Here to Help: Emotional and physical effects
Emotions are expected.
Sexual violence, dating and domestic violence, and stalking are significant and can be traumatizing. Though each person's experience is unique, there are a wide range of emotions that may be felt over the days, weeks, months and even years following a traumatic experience. These reactions may change over time and it may be helpful to address them with the assistance of a counselor or therapist.
Possible physical effects
- Pain and soreness
- Panic attacks
- Sleep pattern disturbances, insomnia or sleeping more than usual
- Loss of appetite or change in eating habits (overeating or under-eating)
Possible psychological and emotional effects
- Impaired memory
- Irritability and anger, sadness and grief, social withdrawal, numbing
- Apathy (detachment, loss of caring)
- Overwhelming emotions
- Hypervigilance (always on guard)
- Easily startled (jumpiness)
- Sleep disturbance (including nightmares)

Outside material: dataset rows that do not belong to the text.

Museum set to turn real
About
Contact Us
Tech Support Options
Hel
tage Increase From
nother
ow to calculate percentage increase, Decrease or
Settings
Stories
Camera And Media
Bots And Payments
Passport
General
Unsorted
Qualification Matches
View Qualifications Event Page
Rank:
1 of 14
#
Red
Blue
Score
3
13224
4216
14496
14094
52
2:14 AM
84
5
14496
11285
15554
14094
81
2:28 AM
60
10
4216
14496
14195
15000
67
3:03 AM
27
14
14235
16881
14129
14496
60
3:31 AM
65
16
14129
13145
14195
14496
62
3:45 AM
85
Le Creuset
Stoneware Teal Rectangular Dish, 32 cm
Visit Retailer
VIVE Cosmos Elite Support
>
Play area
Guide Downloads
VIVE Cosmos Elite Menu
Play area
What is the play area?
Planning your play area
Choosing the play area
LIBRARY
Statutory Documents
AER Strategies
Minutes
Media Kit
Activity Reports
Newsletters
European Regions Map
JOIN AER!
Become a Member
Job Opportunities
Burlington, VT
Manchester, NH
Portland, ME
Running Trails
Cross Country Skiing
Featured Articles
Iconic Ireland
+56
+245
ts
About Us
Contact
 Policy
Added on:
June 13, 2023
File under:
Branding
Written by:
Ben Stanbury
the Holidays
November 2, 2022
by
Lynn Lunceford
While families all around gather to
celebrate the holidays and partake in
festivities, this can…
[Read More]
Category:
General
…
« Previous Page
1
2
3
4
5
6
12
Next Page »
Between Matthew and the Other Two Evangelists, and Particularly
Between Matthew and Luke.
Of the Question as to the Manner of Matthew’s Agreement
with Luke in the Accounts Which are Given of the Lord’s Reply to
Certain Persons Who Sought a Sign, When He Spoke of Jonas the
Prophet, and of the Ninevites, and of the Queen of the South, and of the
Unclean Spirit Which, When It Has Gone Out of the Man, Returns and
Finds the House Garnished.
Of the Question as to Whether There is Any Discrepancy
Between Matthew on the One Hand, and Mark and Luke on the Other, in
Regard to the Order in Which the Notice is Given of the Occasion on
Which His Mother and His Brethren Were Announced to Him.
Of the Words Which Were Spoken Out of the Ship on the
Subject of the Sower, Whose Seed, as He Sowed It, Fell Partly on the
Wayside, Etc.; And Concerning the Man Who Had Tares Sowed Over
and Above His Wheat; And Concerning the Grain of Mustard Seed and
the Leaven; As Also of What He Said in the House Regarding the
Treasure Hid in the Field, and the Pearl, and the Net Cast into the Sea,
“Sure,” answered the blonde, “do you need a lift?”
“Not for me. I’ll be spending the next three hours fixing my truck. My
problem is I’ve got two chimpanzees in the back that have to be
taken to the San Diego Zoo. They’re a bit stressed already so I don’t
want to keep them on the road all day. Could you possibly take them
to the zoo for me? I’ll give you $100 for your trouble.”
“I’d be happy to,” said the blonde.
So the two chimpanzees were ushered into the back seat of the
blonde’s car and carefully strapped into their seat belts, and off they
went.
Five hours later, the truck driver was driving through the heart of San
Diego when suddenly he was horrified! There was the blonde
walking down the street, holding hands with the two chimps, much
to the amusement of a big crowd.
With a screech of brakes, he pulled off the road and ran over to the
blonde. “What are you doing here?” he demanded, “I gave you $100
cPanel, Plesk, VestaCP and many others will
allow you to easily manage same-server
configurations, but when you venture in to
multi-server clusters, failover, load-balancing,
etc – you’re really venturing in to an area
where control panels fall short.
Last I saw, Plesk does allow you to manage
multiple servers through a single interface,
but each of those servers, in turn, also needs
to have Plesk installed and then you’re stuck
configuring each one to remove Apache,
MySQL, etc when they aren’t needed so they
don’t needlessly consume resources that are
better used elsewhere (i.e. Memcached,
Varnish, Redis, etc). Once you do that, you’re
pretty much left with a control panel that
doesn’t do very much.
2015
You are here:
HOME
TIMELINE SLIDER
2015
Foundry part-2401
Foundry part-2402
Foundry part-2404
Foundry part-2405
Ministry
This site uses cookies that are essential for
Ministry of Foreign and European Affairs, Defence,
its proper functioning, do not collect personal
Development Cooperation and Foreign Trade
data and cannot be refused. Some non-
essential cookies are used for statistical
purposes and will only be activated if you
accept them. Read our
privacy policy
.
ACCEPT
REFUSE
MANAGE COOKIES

- Difficulty concentrating
- Loss of self-esteem
- Loss of trust in self or others
- Guilt, shame or embarrassment
- Thoughts of suicide or death
- Diminished interest in activities or sex
- Increased interest in sexual activity
Contact a close friend, relative or advocate who can provide support and be present during a medical exam and/or at the police department, should you choose to go. Advocates from the Center for Advocacy, Response and Education, or CARE, are available to provide a range of support following an assault.